Listed records:
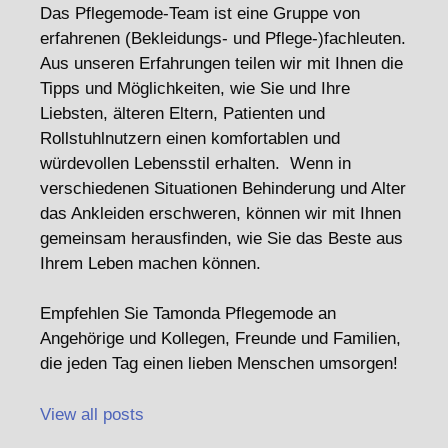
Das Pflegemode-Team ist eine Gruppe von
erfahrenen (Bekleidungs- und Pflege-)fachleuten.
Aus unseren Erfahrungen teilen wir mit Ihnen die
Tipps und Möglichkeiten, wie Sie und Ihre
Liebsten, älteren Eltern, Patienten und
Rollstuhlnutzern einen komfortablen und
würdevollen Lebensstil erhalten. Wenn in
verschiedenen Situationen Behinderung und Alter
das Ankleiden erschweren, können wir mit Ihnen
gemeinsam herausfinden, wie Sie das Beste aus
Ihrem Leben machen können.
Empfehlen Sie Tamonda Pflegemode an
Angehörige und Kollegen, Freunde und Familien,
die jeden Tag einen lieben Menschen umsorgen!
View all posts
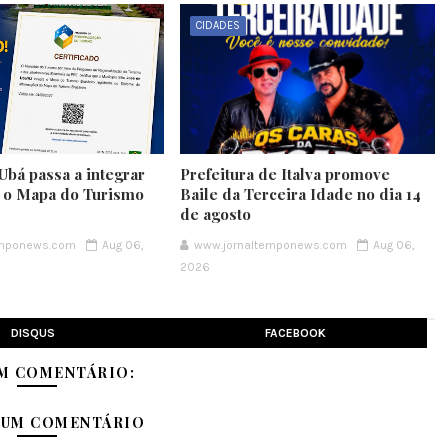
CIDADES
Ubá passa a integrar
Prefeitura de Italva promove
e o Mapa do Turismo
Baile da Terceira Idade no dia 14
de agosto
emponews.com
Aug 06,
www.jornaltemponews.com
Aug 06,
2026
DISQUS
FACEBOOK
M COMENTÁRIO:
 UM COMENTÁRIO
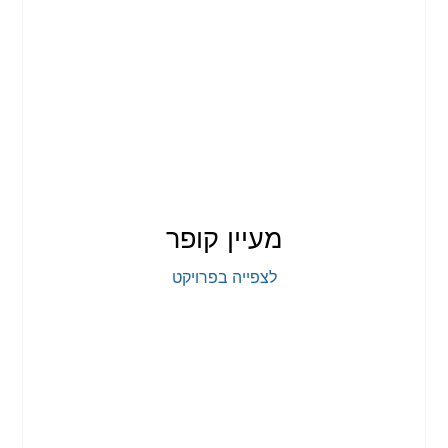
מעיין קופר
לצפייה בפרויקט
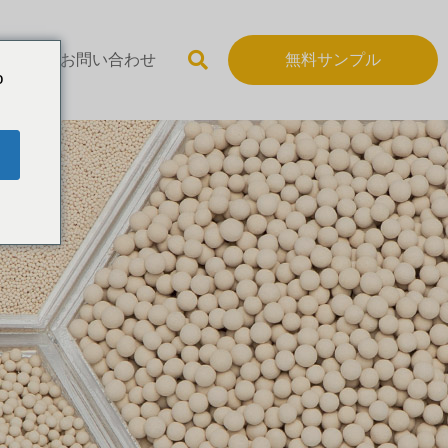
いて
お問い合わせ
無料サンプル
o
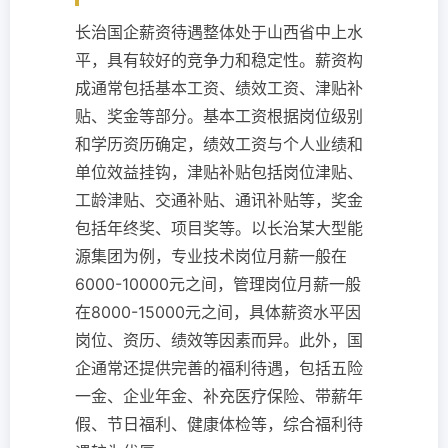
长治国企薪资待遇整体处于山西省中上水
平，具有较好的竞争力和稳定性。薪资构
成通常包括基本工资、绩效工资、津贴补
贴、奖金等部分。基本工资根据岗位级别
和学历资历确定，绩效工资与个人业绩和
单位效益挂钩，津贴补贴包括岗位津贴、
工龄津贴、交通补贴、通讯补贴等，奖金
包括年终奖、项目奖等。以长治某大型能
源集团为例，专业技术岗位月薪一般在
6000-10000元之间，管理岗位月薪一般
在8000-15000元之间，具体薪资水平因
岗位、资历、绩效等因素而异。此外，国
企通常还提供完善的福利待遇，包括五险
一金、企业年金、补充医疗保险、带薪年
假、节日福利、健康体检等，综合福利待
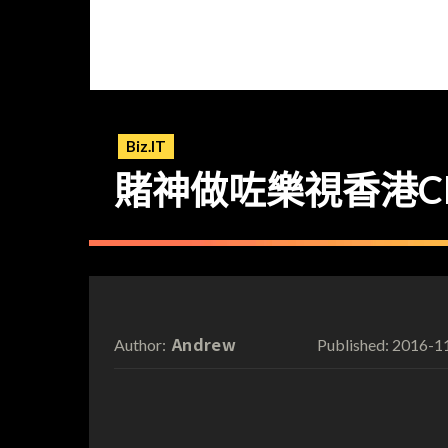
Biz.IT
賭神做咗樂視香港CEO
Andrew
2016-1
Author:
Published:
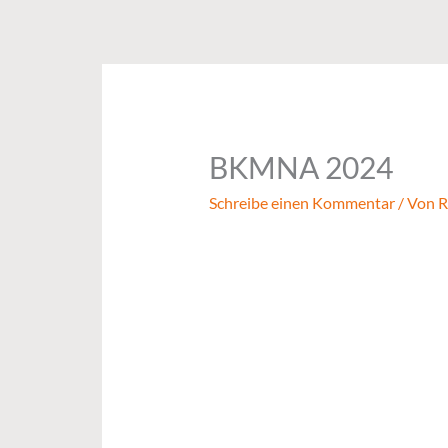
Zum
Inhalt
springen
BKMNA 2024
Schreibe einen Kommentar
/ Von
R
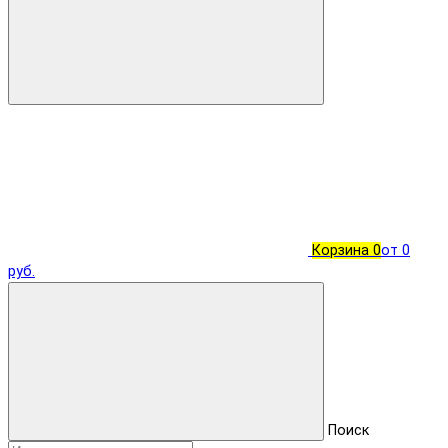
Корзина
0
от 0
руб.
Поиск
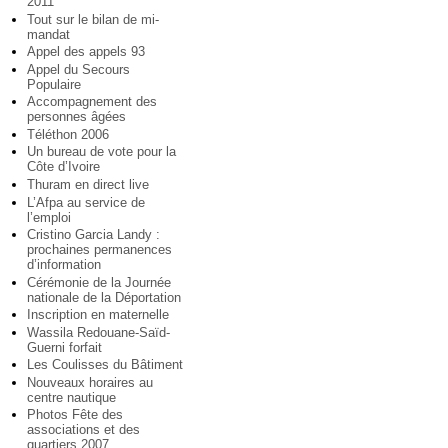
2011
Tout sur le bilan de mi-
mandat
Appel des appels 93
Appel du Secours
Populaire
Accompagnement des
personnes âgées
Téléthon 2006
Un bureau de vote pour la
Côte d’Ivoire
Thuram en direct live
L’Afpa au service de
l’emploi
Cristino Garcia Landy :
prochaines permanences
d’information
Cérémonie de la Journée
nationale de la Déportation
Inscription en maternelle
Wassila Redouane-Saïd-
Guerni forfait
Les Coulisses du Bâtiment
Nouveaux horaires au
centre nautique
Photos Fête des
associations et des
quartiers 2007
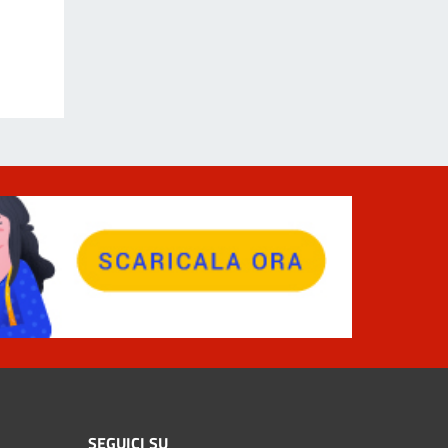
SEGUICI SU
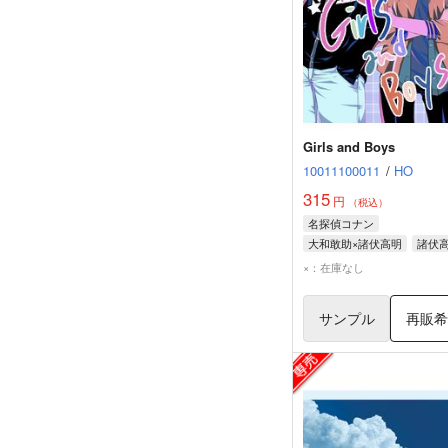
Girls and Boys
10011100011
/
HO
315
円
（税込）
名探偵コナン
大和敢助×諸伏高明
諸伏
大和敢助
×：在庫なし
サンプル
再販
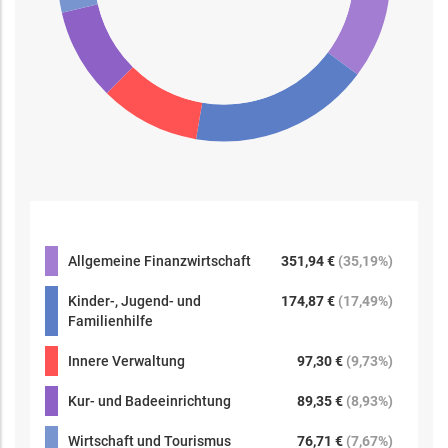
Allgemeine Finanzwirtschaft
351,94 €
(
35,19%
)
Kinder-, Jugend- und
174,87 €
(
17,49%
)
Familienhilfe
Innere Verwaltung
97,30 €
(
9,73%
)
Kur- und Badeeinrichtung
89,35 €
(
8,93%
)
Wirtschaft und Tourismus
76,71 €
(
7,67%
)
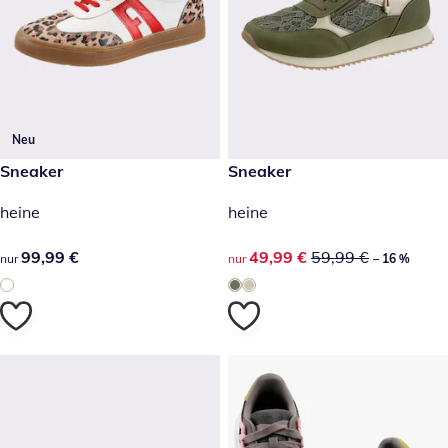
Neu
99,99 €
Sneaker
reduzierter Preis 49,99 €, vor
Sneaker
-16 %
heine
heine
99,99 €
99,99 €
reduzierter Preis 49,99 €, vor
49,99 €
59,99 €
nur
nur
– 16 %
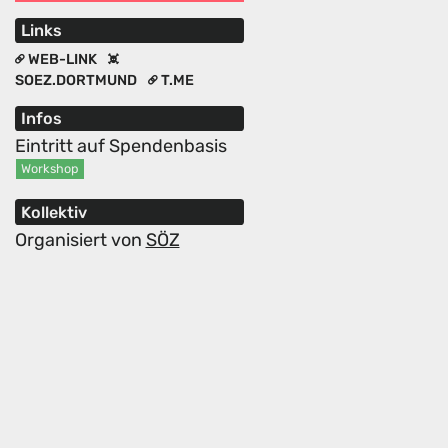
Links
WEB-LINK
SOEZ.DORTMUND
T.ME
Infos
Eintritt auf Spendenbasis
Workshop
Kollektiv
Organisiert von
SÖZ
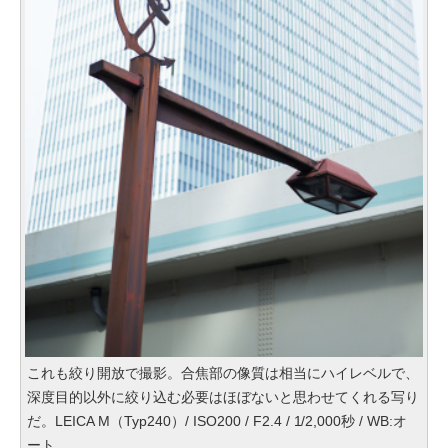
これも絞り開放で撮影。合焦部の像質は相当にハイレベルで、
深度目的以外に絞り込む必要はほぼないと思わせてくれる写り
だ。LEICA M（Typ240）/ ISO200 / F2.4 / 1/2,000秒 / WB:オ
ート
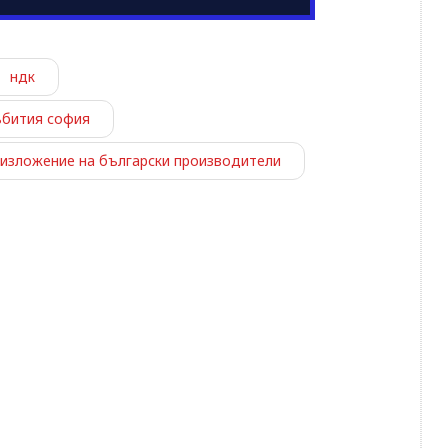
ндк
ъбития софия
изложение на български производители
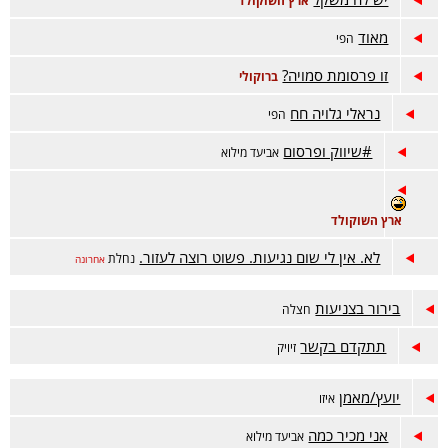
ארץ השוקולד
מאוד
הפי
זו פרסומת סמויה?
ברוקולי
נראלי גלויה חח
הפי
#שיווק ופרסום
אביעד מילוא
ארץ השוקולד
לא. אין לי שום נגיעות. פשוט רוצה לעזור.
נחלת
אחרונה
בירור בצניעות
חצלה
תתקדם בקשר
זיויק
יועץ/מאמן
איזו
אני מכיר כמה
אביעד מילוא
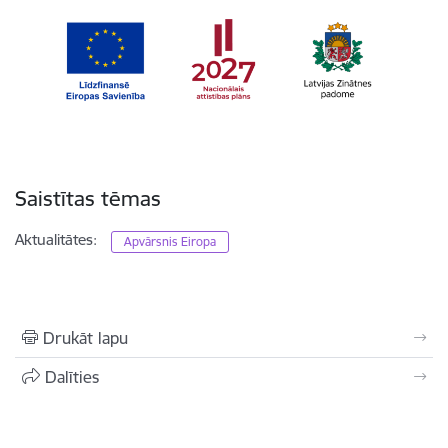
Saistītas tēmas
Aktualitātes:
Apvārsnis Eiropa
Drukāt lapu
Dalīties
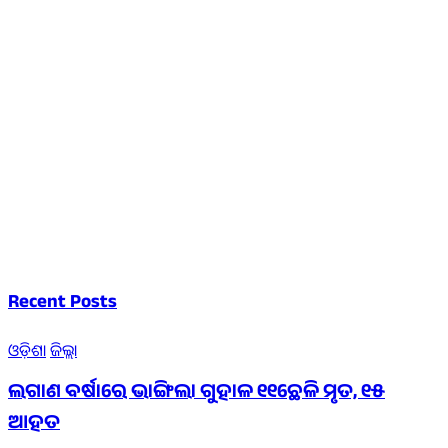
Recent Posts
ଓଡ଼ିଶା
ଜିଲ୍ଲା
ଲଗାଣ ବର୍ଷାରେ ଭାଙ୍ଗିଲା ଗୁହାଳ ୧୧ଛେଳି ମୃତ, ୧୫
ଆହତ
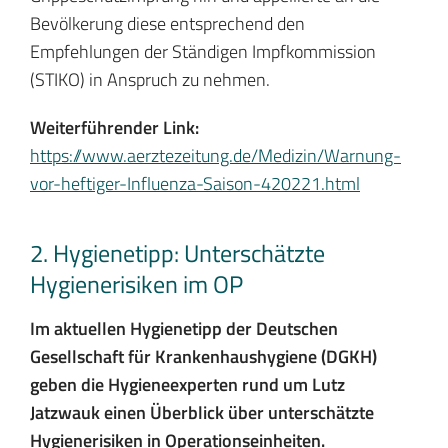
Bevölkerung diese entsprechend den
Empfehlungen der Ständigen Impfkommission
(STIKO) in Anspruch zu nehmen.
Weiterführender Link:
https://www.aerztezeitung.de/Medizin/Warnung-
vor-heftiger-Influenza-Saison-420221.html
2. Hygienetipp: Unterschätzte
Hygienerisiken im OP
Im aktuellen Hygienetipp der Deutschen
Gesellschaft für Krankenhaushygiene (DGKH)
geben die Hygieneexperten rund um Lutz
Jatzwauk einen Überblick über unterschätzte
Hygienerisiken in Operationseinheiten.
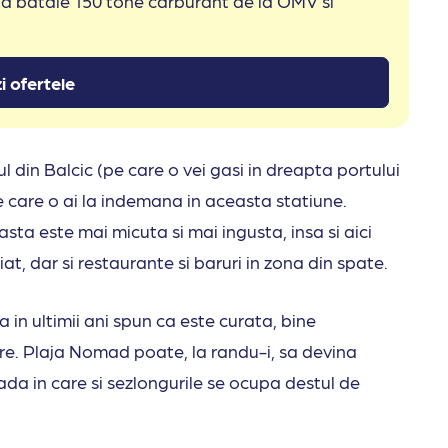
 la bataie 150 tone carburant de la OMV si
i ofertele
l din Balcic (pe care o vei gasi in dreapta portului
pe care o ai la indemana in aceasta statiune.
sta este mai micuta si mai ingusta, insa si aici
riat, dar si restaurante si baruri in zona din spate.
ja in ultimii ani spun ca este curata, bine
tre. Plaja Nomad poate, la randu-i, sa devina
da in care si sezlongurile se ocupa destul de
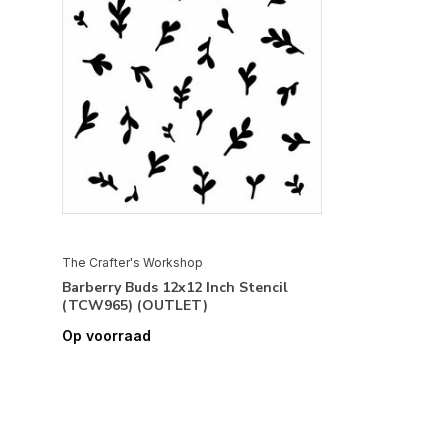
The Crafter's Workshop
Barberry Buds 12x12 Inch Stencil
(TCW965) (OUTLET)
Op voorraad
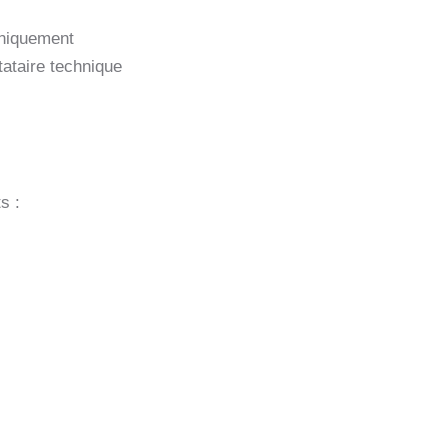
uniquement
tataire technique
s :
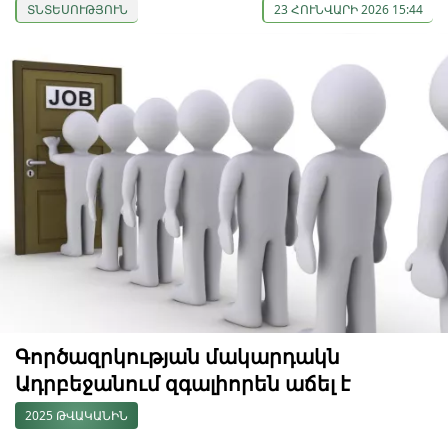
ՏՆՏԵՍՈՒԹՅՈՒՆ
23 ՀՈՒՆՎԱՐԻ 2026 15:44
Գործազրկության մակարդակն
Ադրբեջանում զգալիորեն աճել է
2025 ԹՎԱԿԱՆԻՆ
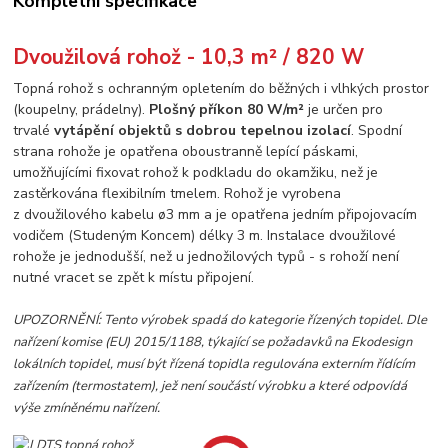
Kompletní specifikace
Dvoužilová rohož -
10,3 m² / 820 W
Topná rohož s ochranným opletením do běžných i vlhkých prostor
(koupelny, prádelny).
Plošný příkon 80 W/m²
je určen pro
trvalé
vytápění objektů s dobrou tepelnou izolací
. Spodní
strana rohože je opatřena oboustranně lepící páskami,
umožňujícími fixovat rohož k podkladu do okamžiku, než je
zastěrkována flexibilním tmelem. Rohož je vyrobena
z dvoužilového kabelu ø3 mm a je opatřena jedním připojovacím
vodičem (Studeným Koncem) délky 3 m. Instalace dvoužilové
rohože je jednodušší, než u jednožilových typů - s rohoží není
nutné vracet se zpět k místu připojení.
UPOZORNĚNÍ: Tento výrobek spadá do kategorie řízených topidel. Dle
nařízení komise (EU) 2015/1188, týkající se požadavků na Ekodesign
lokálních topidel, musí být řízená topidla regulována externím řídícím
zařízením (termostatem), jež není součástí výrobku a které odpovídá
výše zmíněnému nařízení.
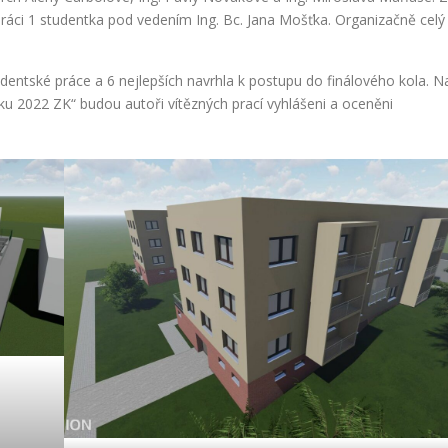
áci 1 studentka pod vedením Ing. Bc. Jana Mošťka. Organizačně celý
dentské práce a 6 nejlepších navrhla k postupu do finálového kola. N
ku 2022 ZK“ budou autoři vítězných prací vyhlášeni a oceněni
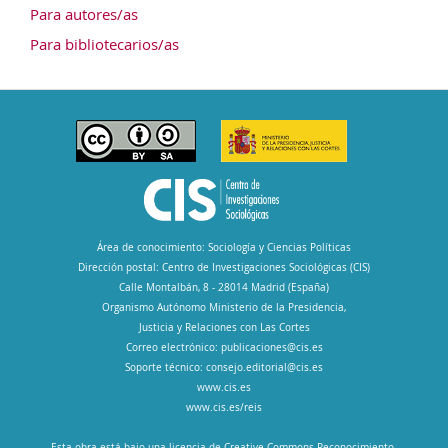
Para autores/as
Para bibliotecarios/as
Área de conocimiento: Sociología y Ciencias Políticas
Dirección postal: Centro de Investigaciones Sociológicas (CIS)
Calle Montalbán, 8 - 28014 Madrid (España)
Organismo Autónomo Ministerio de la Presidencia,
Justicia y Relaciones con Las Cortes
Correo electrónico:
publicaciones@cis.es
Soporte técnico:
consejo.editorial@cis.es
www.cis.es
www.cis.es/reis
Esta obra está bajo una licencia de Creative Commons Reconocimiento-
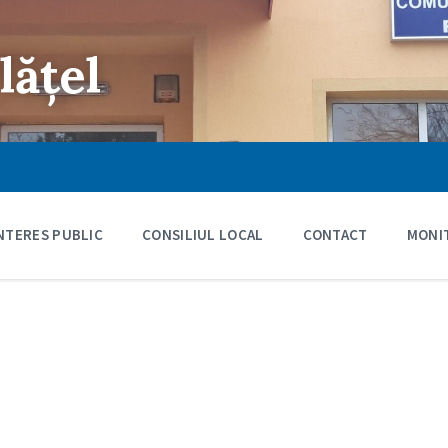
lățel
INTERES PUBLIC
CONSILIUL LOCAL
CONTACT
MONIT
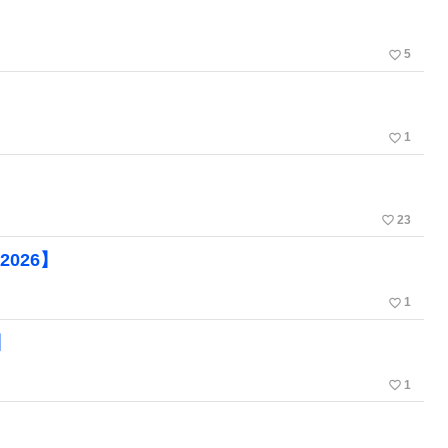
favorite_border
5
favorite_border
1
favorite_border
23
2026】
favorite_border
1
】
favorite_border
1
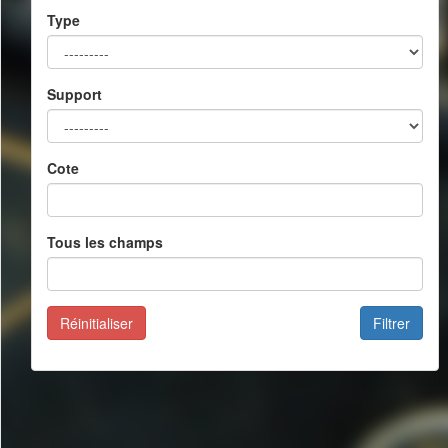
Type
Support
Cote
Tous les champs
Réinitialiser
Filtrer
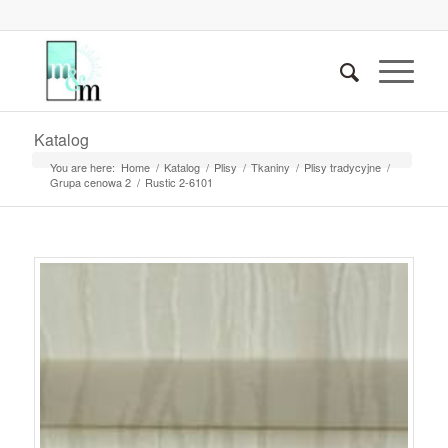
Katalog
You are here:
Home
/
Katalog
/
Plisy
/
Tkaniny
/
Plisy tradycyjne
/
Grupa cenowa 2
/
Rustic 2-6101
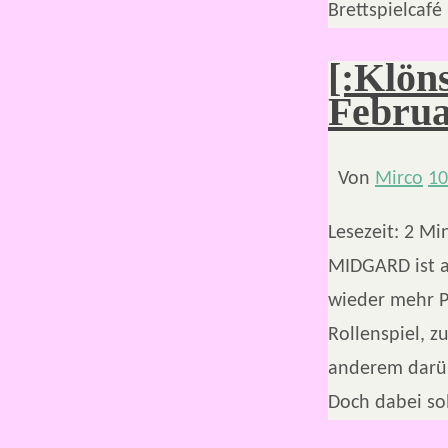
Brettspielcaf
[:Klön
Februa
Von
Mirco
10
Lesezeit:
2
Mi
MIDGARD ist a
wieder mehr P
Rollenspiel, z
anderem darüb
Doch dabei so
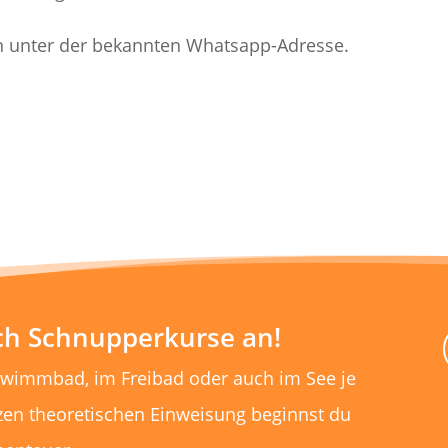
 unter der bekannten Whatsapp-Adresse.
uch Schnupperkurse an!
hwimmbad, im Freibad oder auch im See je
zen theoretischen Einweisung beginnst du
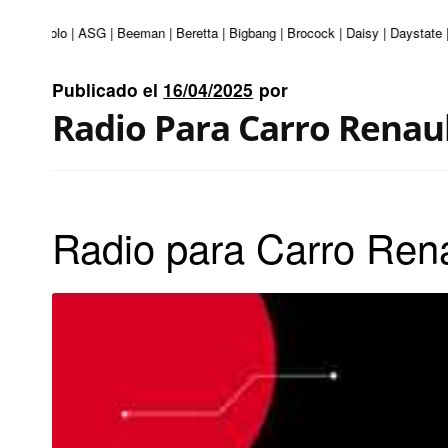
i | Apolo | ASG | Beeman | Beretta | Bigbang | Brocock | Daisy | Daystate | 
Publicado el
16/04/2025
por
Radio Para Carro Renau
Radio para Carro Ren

Task directions:
Stop after the line containing "würdevollen Lebensstil erhalten. Wenn in": copy the records exactly from the first line up to there, leaving pictures out.

Solution:
Das Pflegemode-Team ist eine Gruppe von
erfahrenen (Bekleidungs- und Pflege-)fachleuten.
Aus unseren Erfahrungen teilen wir mit Ihnen die
Tipps und Möglichkeiten, wie Sie und Ihre
Liebsten, älteren Eltern, Patienten und
Rollstuhlnutzern einen komfortablen und
würdevollen Lebensstil erhalten. Wenn in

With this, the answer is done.